For a feature with application rules, a use case often gives a better boundary:

final class CheckoutFeatureAdapter {
    private let placeOrder: PlaceOrderUseCase
    private let output: CheckoutOutput

    func submitOrder() async {
        await placeOrder.execute(output: output)
    }
}

The repository answers data questions. The use case performs application actions. The ViewModel maps outputs into state.

That distinction matters because repositories answer data questions, while use cases name application operations.

#Avoid Protocols That Only Mirror One Class

This shape is common:

protocol ProductsRepositoryProtocol {
    func getProducts() async throws -> [Product]
}

final class ProductsRepositoryImpl: ProductsRepositoryProtocol {
    func getProducts() async throws -> [Product] {
        // ...
    }
}

The protocol name and implementation name are both weak. The protocol says "I am a protocol." The implementation says "I am an implementation."

Better names describe roles:

protocol ProductsRepository {
    func products() async throws -> [Product]
}

final class RemoteProductsRepository: ProductsRepository { ... }
final class CachedProductsRepository: ProductsRepository { ... }
final class InMemoryProductsRepository: ProductsRepository { ... }

This makes the architecture easier to read. The names tell you what each piece contributes.

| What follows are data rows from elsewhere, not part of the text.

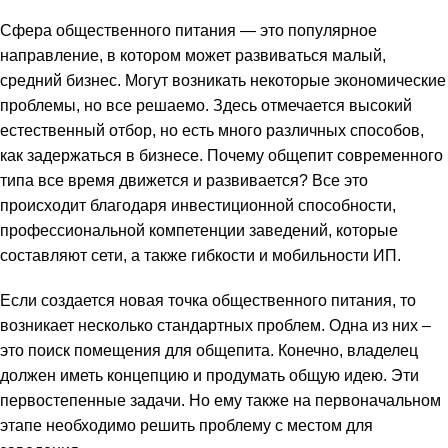
Сфера общественного питания — это популярное
направление, в котором может развиваться малый,
средний бизнес. Могут возникать некоторые экономические
проблемы, но все решаемо. Здесь отмечается высокий
естественный отбор, но есть много различных способов,
как задержаться в бизнесе. Почему общепит современного
типа все время движется и развивается? Все это
происходит благодаря инвестиционной способности,
профессиональной компетенции заведений, которые
составляют сети, а также гибкости и мобильности ИП.
Если создается новая точка общественного питания, то
возникает несколько стандартных проблем. Одна из них –
это поиск помещения для общепита. Конечно, владелец
должен иметь концепцию и продумать общую идею. Эти
первостепенные задачи. Но ему также на первоначальном
этапе необходимо решить проблему с местом для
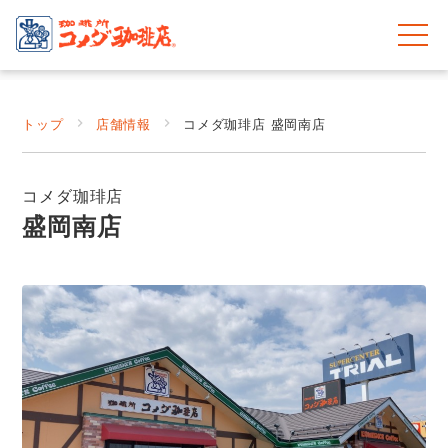
トップ
店舗情報
コメダ珈琲店 盛岡南店
コメダ珈琲店
盛岡南店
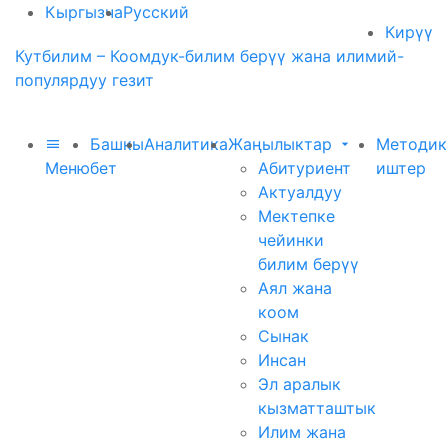
Кыргызча
Русский
Кирүү
Кутбилим – Коомдук-билим берүү жана илимий-
популярдуу гезит
Башкы
Аналитика
Жаңылыктар
Методик
Меню
бет
Абитуриент
иштер
Актуалдуу
Мектепке
чейинки
билим берүү
Аял жана
коом
Сынак
Инсан
Эл аралык
кызматташтык
Илим жана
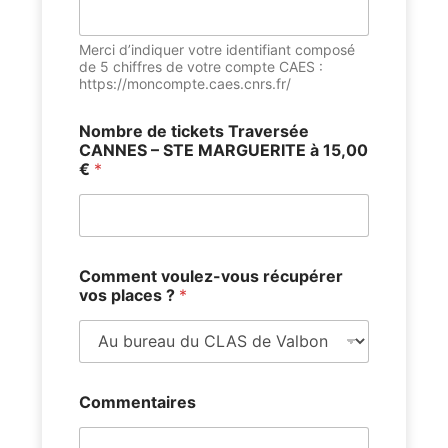
Merci d’indiquer votre identifiant composé
de 5 chiffres de votre compte CAES :
https://moncompte.caes.cnrs.fr/
Nombre de tickets Traversée
CANNES – STE MARGUERITE à 15,00
€
*
Comment voulez-vous récupérer
vos places ?
*
Commentaires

This is the same naming pressure discussed in Naming Protocols and Implementations in Swift.

#Repository Tests

Repository tests should focus on the boundary promise.

For a remote repository, you might test mapping and request construction with a stubbed HTTP client.

For a cached repository, you might test fallback behavior.

func test_products_returnsLocalProductsWhenRemoteFails() async throws {
    let local = InMemoryProductsRepository(products: [.keyboard])
    let remote = FailingProductsRepository()
    let repository = CachedProductsRepository(
        remote: remote,
        local: local
    )

    let products = try await repository.products()

    XCTAssertEqual(products, [.keyboard])
}

This test protects a policy the app cares about. It does not care how the local repository stores data internally.

#What You Should Remember

A repository is useful when it gives the app a stable data boundary. It should hide transport details, persistence details, mapping, caching, or data policy.

It is less useful when it only forwards calls to another object with different method names.

Do not add repositories because a diagram says every app needs them. Add them when they make data access easier to understand, easier to test, and easier to change.